The Identity Illusion: Open-Source Trust in a Post-Perimeter World

Once a back-end function, identity has become the new front line. In a world where authentication flows are more targeted than firewalls, and the lines between human and machine identities blur rapidly, security leaders are being forced to rethink their entire approach. The appeal of opensource identity providers like Keycloak and Authentik lies in flexibility—but is the price of agility an open backdoor? Minu Sirsalewala, Executive Editor, Dataquest, spoke to Lavi Lazarovitz, Vice President of Cyber Research at CyberArk Labs, to uncover the deeper truths behind identity security in the age of open collaboration and AI acceleration.

With the rise of open-source identity providers like Keycloak and Authentik, what blind spots are enterprise security leaders consistently underestimating in production-grade, multi-cloud environments?

Open-source tools like Keycloak and Authentik are valuable—they allow developers to integrate authentication and authorisation into applications with ease.

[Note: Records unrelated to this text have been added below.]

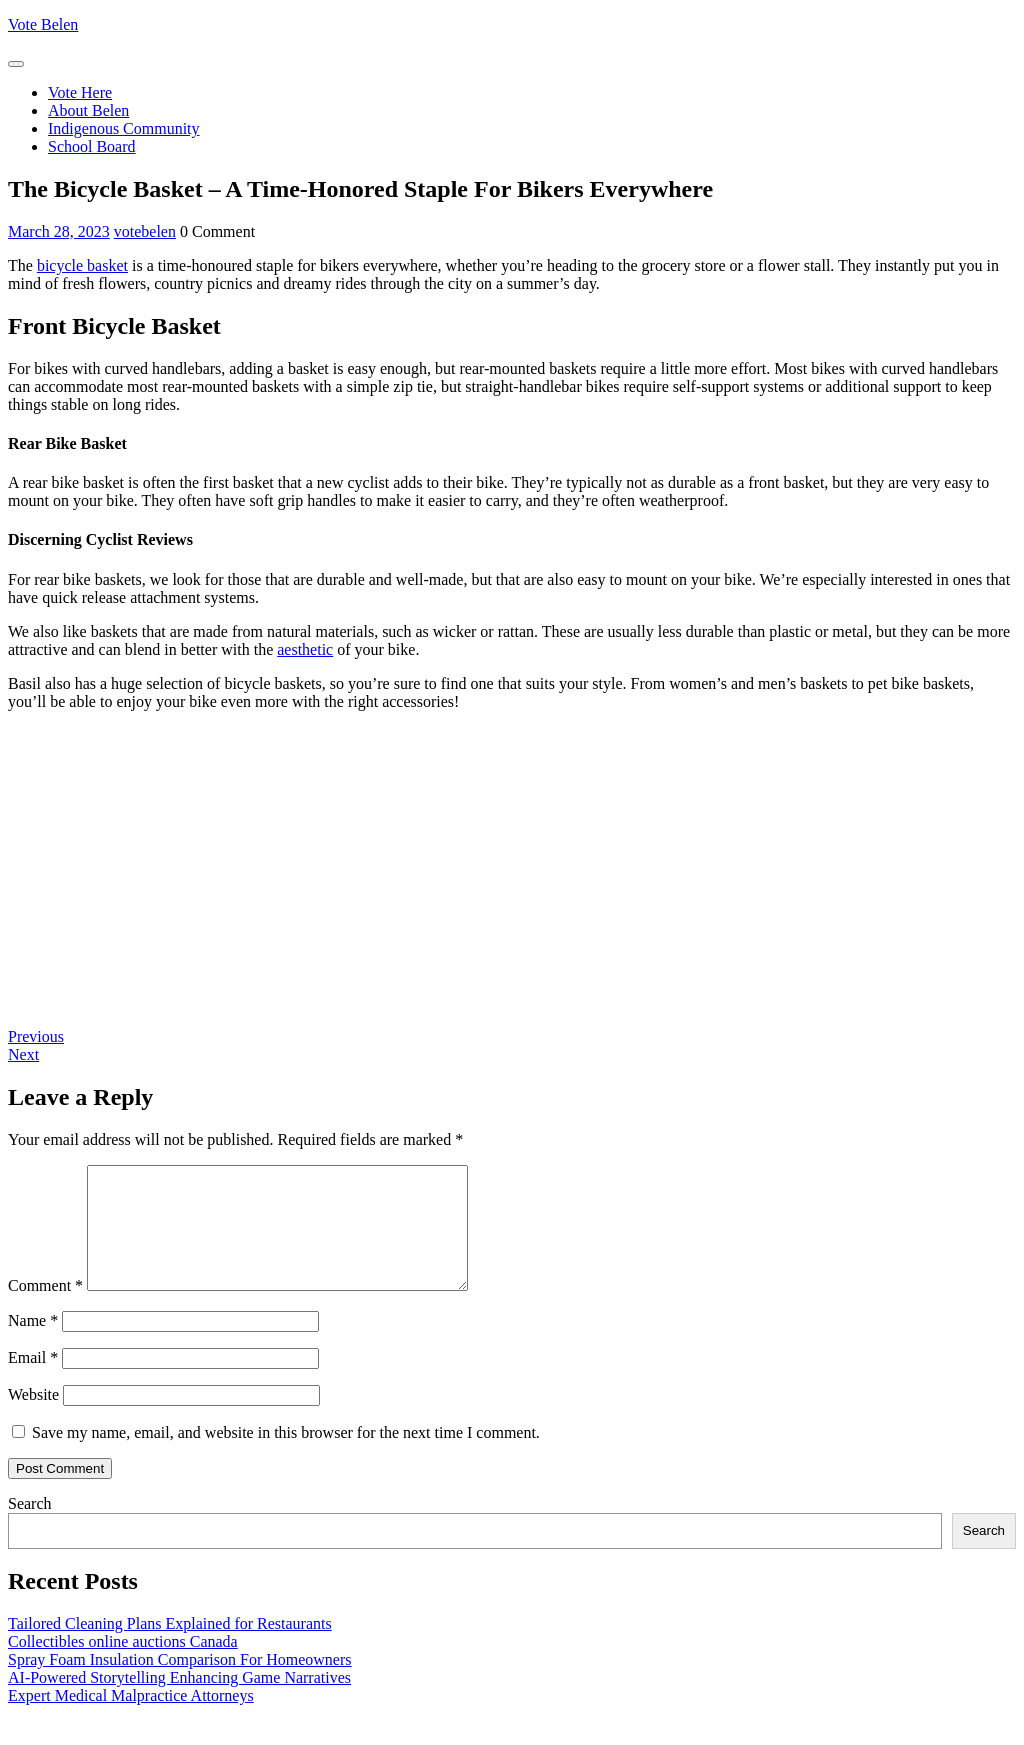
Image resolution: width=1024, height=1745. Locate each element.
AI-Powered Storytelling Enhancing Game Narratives (179, 1701)
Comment (45, 1309)
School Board (92, 146)
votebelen (145, 231)
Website (33, 1418)
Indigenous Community (124, 128)
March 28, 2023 (59, 231)
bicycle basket (82, 265)
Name (33, 1344)
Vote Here (80, 92)
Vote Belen (43, 24)
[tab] (16, 64)
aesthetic (305, 649)
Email (33, 1381)
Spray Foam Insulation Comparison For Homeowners (180, 1683)
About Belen (88, 110)
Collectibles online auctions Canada (123, 1665)
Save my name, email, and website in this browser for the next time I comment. (286, 1456)
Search (30, 1527)
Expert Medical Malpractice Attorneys (131, 1719)
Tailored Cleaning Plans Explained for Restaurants (170, 1647)
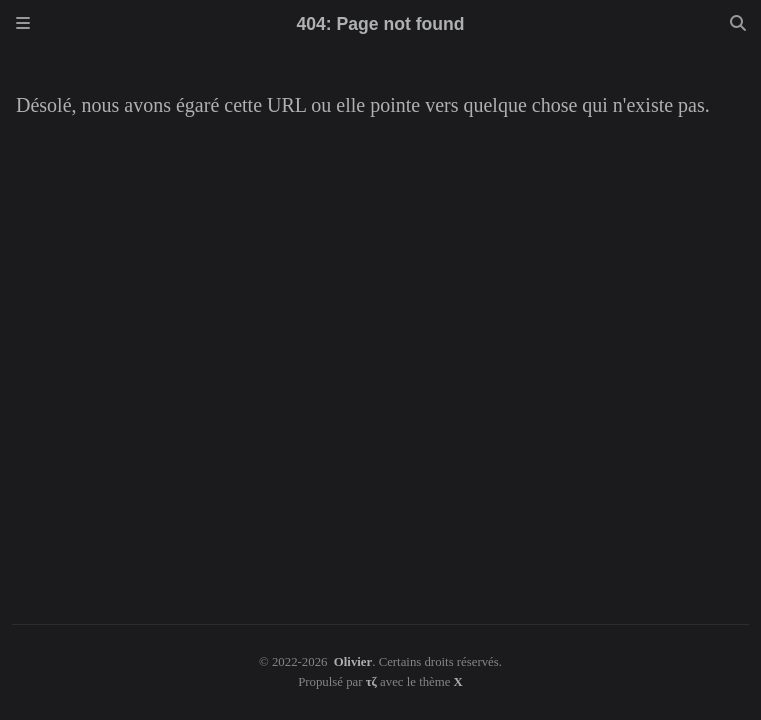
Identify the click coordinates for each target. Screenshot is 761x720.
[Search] (738, 24)
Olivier (353, 662)
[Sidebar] (23, 24)
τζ (371, 682)
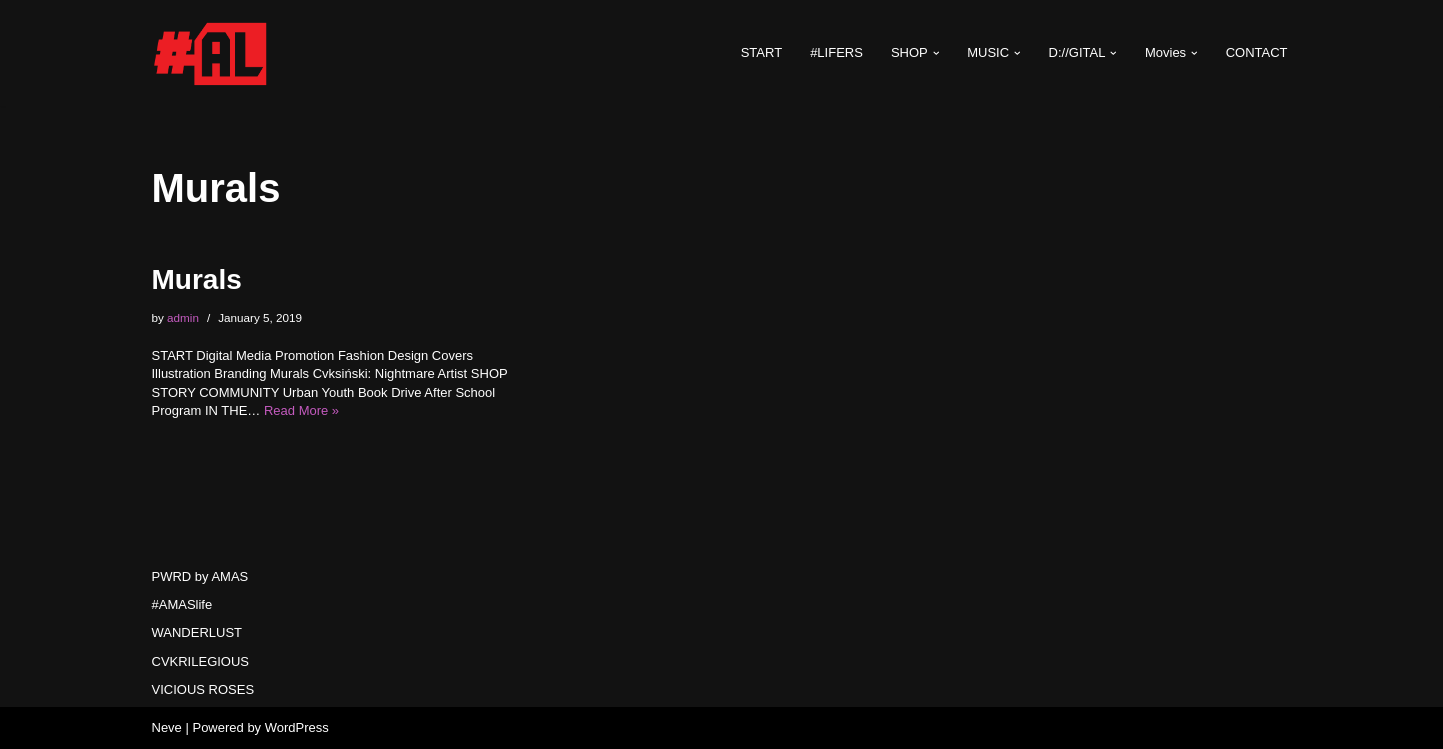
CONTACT (1257, 52)
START (761, 52)
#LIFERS (836, 52)
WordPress (297, 727)
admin (183, 317)
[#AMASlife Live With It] (212, 53)
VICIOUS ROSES (203, 689)
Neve (167, 727)
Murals (197, 279)
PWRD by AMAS (200, 576)
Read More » (301, 410)
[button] (936, 53)
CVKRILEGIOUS (201, 661)
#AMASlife (182, 604)
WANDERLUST (197, 632)
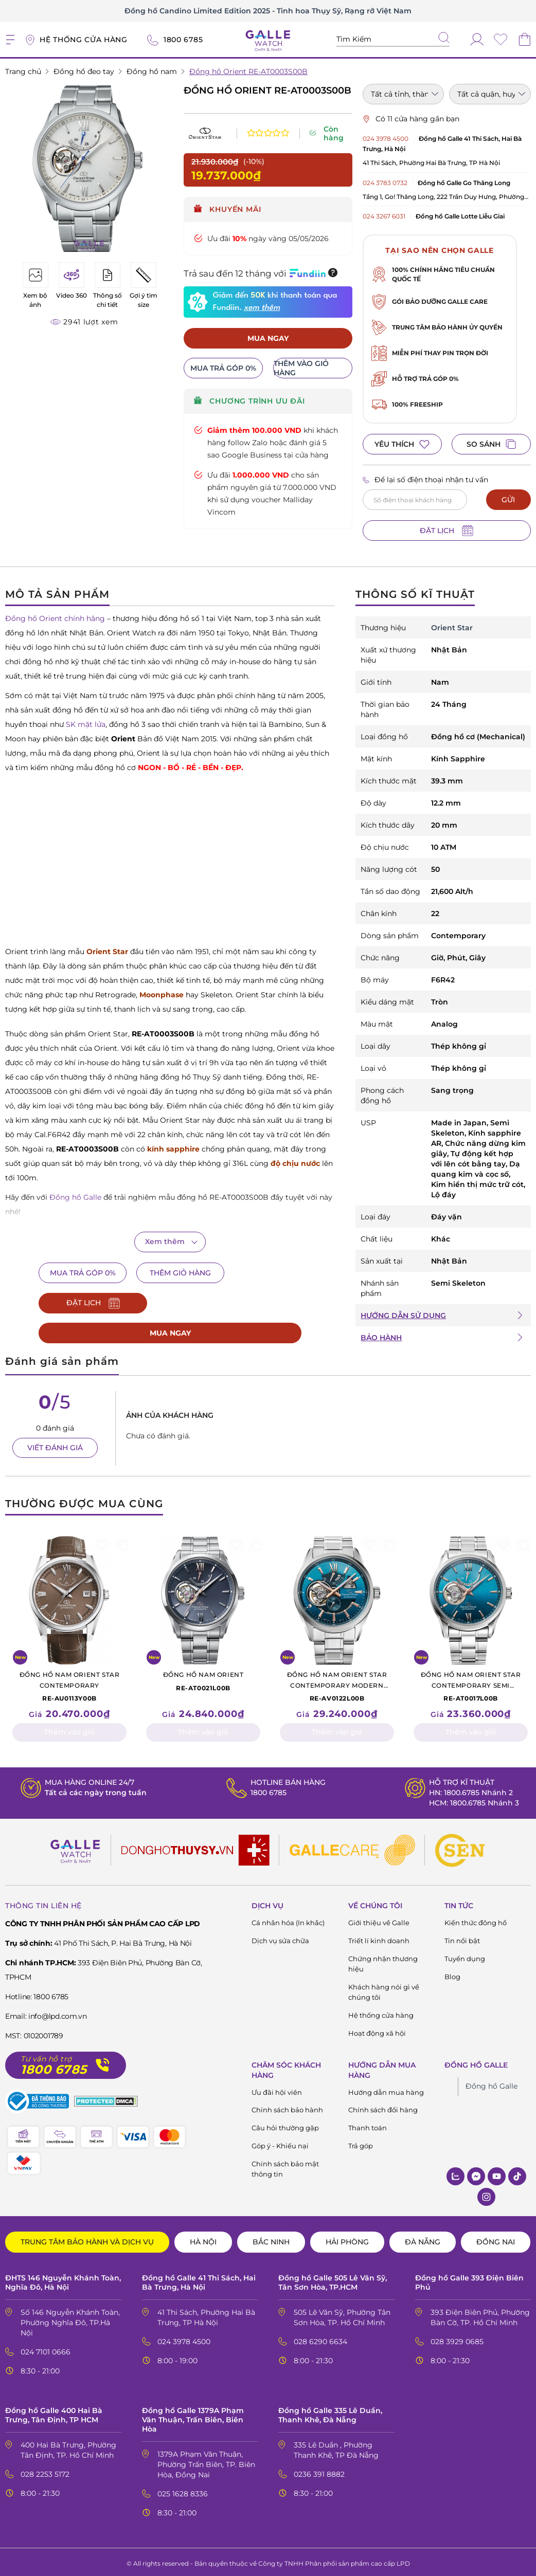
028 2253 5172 (45, 2470)
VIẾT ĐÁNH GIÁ (55, 1444)
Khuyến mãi (227, 209)
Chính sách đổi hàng (383, 2107)
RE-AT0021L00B (203, 1677)
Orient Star (452, 627)
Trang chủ (23, 71)
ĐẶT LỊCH (446, 530)
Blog (452, 1973)
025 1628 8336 (182, 2490)
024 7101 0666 (45, 2348)
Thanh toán (367, 2125)
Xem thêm (165, 1241)
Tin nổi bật (462, 1937)
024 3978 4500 (385, 138)
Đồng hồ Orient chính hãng (55, 618)
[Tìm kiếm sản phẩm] (393, 39)
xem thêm (262, 308)
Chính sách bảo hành (287, 2107)
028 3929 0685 (457, 2338)
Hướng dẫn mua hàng (386, 2089)
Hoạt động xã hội (377, 2029)
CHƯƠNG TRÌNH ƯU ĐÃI (249, 402)
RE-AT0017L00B (470, 1683)
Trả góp (360, 2143)
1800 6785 (269, 1789)
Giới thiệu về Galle (378, 1919)
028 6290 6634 (320, 2338)
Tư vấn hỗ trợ (46, 2055)
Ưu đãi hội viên (277, 2089)
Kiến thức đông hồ (475, 1919)
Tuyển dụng (464, 1955)
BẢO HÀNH (381, 1337)
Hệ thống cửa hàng (381, 2011)
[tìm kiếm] (444, 38)
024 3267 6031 (384, 216)
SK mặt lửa (85, 724)
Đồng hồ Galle (491, 2082)
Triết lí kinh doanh (378, 1937)
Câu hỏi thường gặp (285, 2125)
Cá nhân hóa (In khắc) (288, 1919)
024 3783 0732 (385, 183)
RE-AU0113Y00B (69, 1683)
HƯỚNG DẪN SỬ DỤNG (403, 1315)
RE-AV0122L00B (337, 1683)
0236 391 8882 (319, 2470)
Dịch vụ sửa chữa (280, 1937)
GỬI (508, 499)
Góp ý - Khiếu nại (280, 2143)
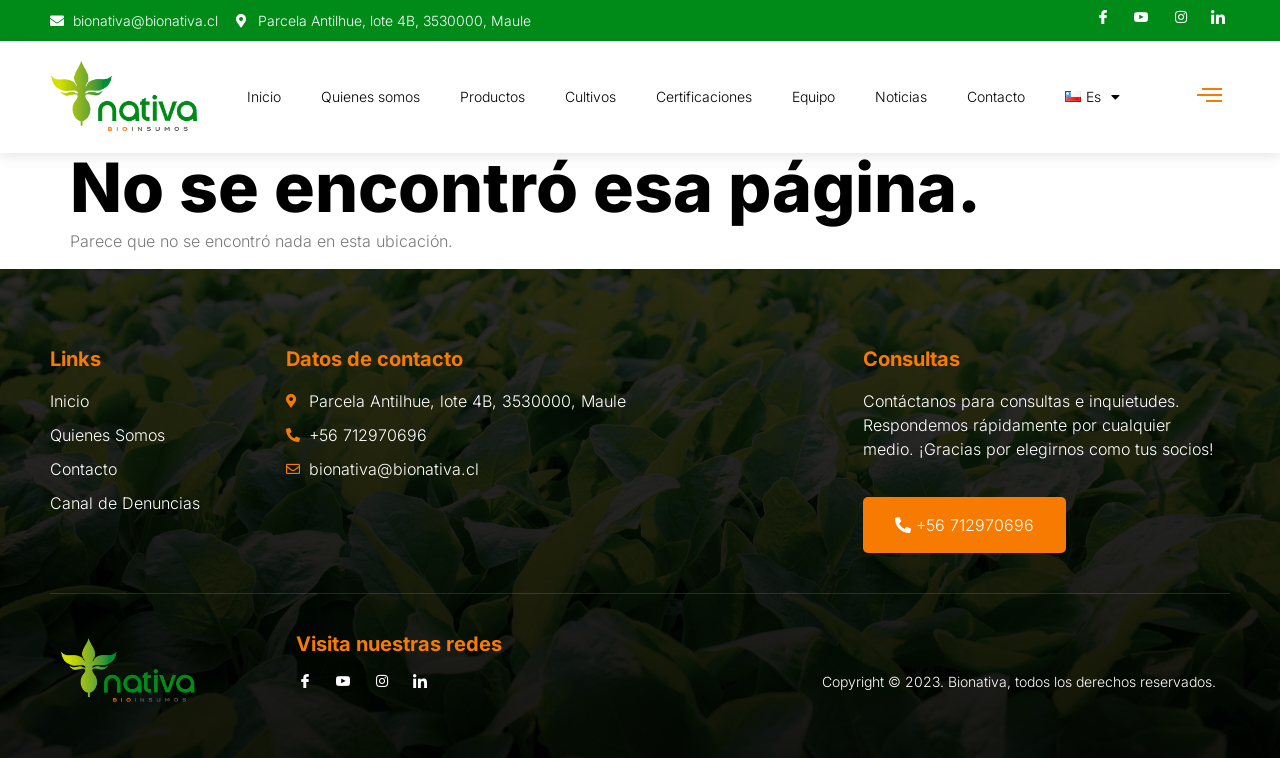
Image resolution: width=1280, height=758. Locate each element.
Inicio (264, 96)
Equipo (813, 96)
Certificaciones (704, 96)
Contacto (996, 96)
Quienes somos (370, 96)
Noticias (901, 96)
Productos (492, 96)
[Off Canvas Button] (1209, 95)
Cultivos (590, 96)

However, attackers today are laserfocused on identity. They target credentials (preauthentication attacks) and cookies or tokens (postauthentication attacks). A recent example is the breach at Oracle, where attackers compromised the authentication system post-authentication.

Most security leaders do prioritise identity security, and many are adopting Identity Security Platforms. These platforms offer a holistic approach—spanning Identity Lifecycle Management, Policy Management, Privileged Controls, Discovery and Context (which help detect malicious activity), and Governance & Compliance. All of these are critical in preventing incidents like the recent Cisco attack.